The panel also placed an emphasis on the new-found security concerns of storing users' personal information and the potential liability it poses if its harvested or maliciously accessed. Even thumbs drives can pose major problems for companies that house sensitive information; we're all aware of how easy it is for one disgruntled private to supply classified information to Wikileaks.
2 thoughts emerged as the most prescient of the day:
"Moore's law will break down in our lifetime," said George Mathew of Alteryx. "It's already happening," chimed in Elliot Turner of AlchemyAPI, "advanced research methods have already outpaced it, just look at the current generation GPU driven parallel computation." This revelation was a bit stunning, but makes sense. At some point in the near future, we're going to see the limits of what can be done by computers and databases from a processing and speed, even on a large scale. At the same time that's happening, the amount of data that's generated to solve business problems is only getting bigger, and the next generation of solutions are going to be build on the research foundations that are being built today, and an even larger emphasis on machine learning and unsupervised analytics will ultimately help to narrow the range of "big data" that we'll need to work with.
And to paraphrase Greg Greenstreet, "Nosql vs SQL is essentially a joke played on us by people with extremist views." That was by far the most interesting sentiment that emerged from the panels, but I think it's a fitting description of some of the problems and hype surrounding Big Data–the engineering problems are more or less the same anywhere in the stack, and things will get easier or harder depending on the choice of tooling you use to solve your problems.
The Big Data Dig In was an interesting event to attend and participate in.
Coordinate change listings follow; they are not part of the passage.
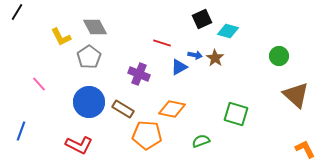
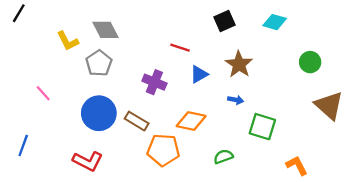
cyan diamond: (228, 31) -> (275, 22), moved
blue arrow: (195, 55) -> (236, 100), moved
brown star: (215, 58) -> (239, 64), size x1.4
orange L-shape: (305, 149) -> (297, 166), moved

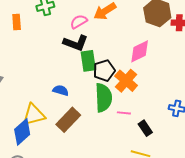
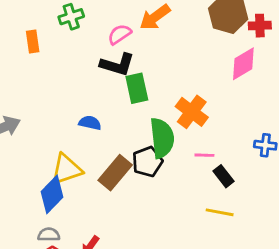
pink diamond: (140, 51) -> (243, 64), moved
black pentagon: (104, 71) -> (147, 162), moved
blue semicircle: (61, 90) -> (90, 123), moved
pink line: (124, 113) -> (204, 155), moved

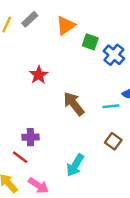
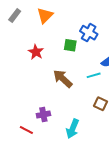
green square: (90, 42) -> (70, 45), moved
red star: (39, 75) -> (36, 52), moved
purple cross: (30, 137) -> (43, 115), moved

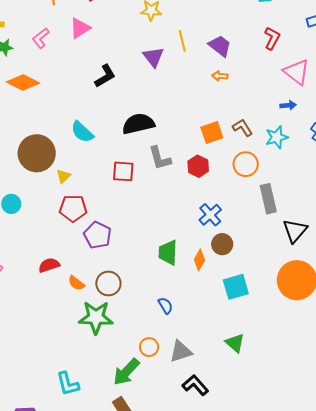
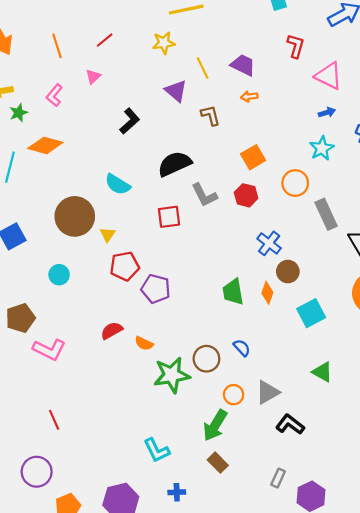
pink triangle: (80, 28) -> (93, 77), size x0.7
brown L-shape: (242, 128) -> (210, 115), moved, turned 30
brown circle: (108, 283) -> (206, 359), moved

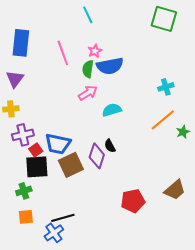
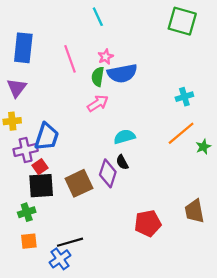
cyan semicircle: (112, 110) -> (124, 137), moved
blue trapezoid: (58, 144) -> (47, 137), moved, turned -84
brown trapezoid: (175, 190) -> (194, 211), turned 120

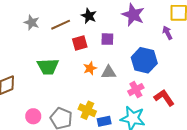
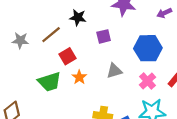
purple arrow: (167, 33) -> (164, 13), turned -72
red square: (80, 43) -> (67, 56), moved
orange star: (90, 68) -> (79, 77), moved

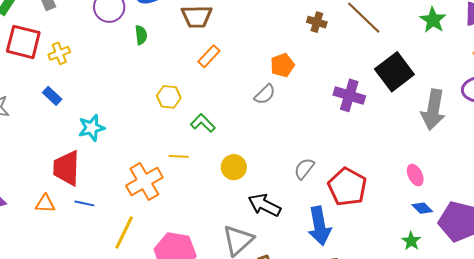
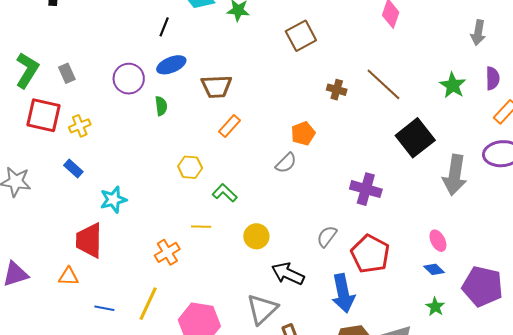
purple cross: (349, 95) -> (366, 189), moved
orange cross: (144, 181) -> (167, 252), size x0.7
blue line: (84, 203) -> (104, 308), moved
blue diamond: (422, 208) -> (434, 269), moved

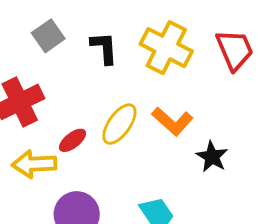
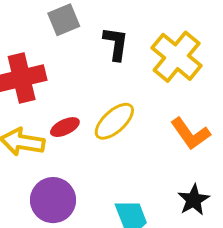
orange L-shape: (172, 121) -> (190, 134), moved
black star: (212, 157) -> (194, 200), moved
I had expected a bigger focus on the nuts-and-bolts how to to solve big data problems (and was surpised at the notable lack of mention of high performance key-value stores like Redis or bleeding edge stores like RethinkDB).
The best take-away, however, was that Startup Colorado and the University of Colorado are both committed to fostering a relationship with the community at large in order to solve difficult problems and cut through the hype and FUD surrounding "hot" topics like big data. I'm looking forward to their next event!